Ok, admettons que ça soit le cas et que votre idée soit bien assez pertinente pour justifier son existence. Votre concept n’est pas une simple décalque du premier volume. Mais ce n’est pas le seul critère à avoir en tête. Vous avez rédigé un roman, les arcs narratifs des personnages ont été clos, au prix de gros efforts de construction narrative. Pourquoi diable les rouvrir ? Est-ce que cela se justifie réellement ? N’allez-vous pas leur infliger de revivre les mêmes événements, de commettre les mêmes erreurs et d’apprendre les mêmes leçons que la première fois ?

Non ? Vous êtes sûr ? Soit, je veux bien essayer de vous croire. Mais attendez, ne partez pas, j’ai encore quelques questions à vous poser. Si votre principale motivation à écrire une suite consiste à tirer le meilleur parti de l’univers que vous avez construit, êtes-vous sûr que votre intrigue est suffisamment solide pour le justifier ? Le worldbuilding, c’est très bien, mais rien ne remplace une bonne histoire, et si vous n’ambitionnez rien de plus qu’à jouer les guides touristiques dans votre monde de fiction, mieux vaut arrêter net : cela ne débouchera pas sur un très bon roman.

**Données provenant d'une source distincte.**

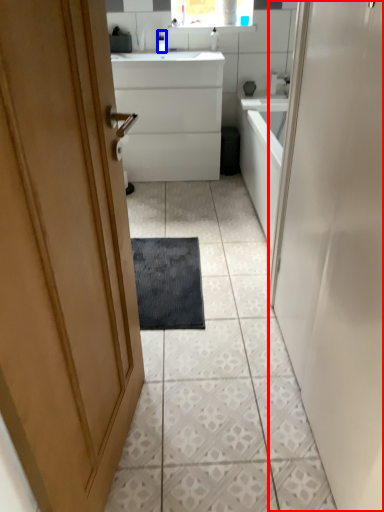 Question: Which object appears closest to the camera in this image, door (highlighted by a red box) or toiletry (highlighted by a blue box)?

Choices:
 (A) door
 (B) toiletry

Answer: (A) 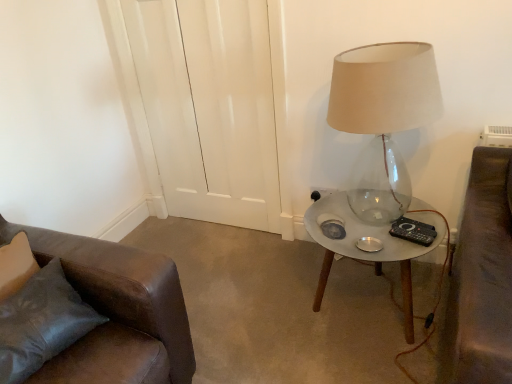 Question: Does black plastic remote control at right have a smaller size compared to black plastic socket at lower right?

Choices:
 (A) no
 (B) yes

Answer: (A)

Question: Is black plastic remote control at right closer to the viewer compared to black plastic socket at lower right?

Choices:
 (A) no
 (B) yes

Answer: (B)

Question: Is black plastic remote control at right not within black plastic socket at lower right?

Choices:
 (A) no
 (B) yes

Answer: (B)

Question: Is black plastic remote control at right next to black plastic socket at lower right and touching it?

Choices:
 (A) no
 (B) yes

Answer: (A)

Question: From the image's perspective, is black plastic remote control at right over black plastic socket at lower right?

Choices:
 (A) no
 (B) yes

Answer: (A)

Question: Considering the relative sizes of black plastic remote control at right and black plastic socket at lower right in the image provided, is black plastic remote control at right taller than black plastic socket at lower right?

Choices:
 (A) yes
 (B) no

Answer: (B)

Question: Is translucent glass lamp at right placed right next to black plastic socket at lower right?

Choices:
 (A) yes
 (B) no

Answer: (B)

Question: Is translucent glass lamp at right bigger than black plastic socket at lower right?

Choices:
 (A) no
 (B) yes

Answer: (B)

Question: Considering the relative sizes of translucent glass lamp at right and black plastic socket at lower right in the image provided, is translucent glass lamp at right wider than black plastic socket at lower right?

Choices:
 (A) no
 (B) yes

Answer: (B)

Question: Considering the relative sizes of translucent glass lamp at right and black plastic socket at lower right in the image provided, is translucent glass lamp at right taller than black plastic socket at lower right?

Choices:
 (A) no
 (B) yes

Answer: (B)

Question: Is black plastic socket at lower right inside translucent glass lamp at right?

Choices:
 (A) yes
 (B) no

Answer: (B)

Question: Is translucent glass lamp at right oriented towards black plastic socket at lower right?

Choices:
 (A) no
 (B) yes

Answer: (A)

Question: Is metallic glass table at right to the left of translucent glass lamp at right from the viewer's perspective?

Choices:
 (A) yes
 (B) no

Answer: (B) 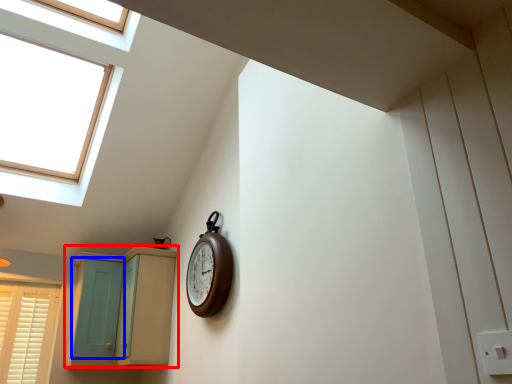 Question: Which point is further to the camera, cabinetry (highlighted by a red box) or screen door (highlighted by a blue box)?

Choices:
 (A) cabinetry
 (B) screen door

Answer: (B) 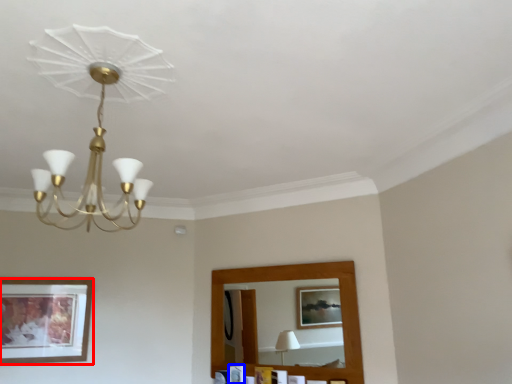 Question: Which object is further to the camera taking this photo, picture frame (highlighted by a red box) or picture frame (highlighted by a blue box)?

Choices:
 (A) picture frame
 (B) picture frame

Answer: (B) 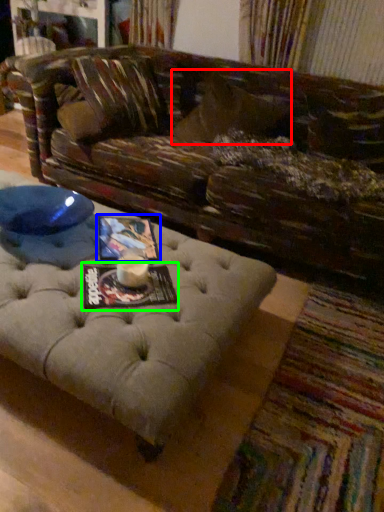 Question: Estimate the real-world distances between objects in this image. Which object is farther from pillow (highlighted by a red box), magazine (highlighted by a blue box) or magazine (highlighted by a green box)?

Choices:
 (A) magazine
 (B) magazine

Answer: (B) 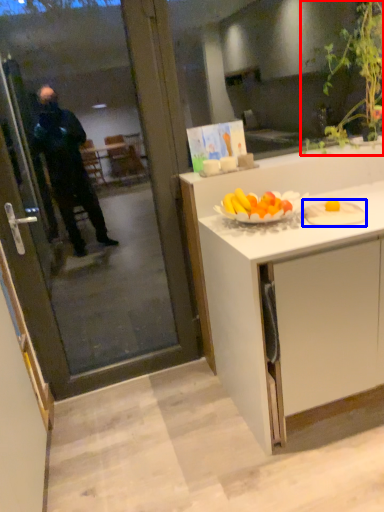 Question: Which object appears closest to the camera in this image, houseplant (highlighted by a red box) or plate (highlighted by a blue box)?

Choices:
 (A) houseplant
 (B) plate

Answer: (B)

Enfin, si vos lecteurs vous réclament une suite, c’est naturellement agréable et très aimable de leur part, mais sont-ils réellement les mieux placés pour juger si cela se justifie ? Après tout, c’est vous qui allez suer sur votre clavier à accoucher de votre potentiel chef-d’œuvre, pas eux.

Ne serait-ce pas un peu ridicule si Camus avait écrit « La Peste 2 »?

Comment ? Vous êtes persuadé que votre idée d’histoire est solide, originale et bien charpentée ? Que vos personnages ont encore du potentiel inexploité, et qu’on peut leur faire traverser de nouvelles situations dramatiques sans redite ? Que votre monde, aussi riche et original soit-il, n’est qu’un élément de décor, et pas la principale raison pour laquelle vous vous êtes lancé dans la rédaction de votre roman ?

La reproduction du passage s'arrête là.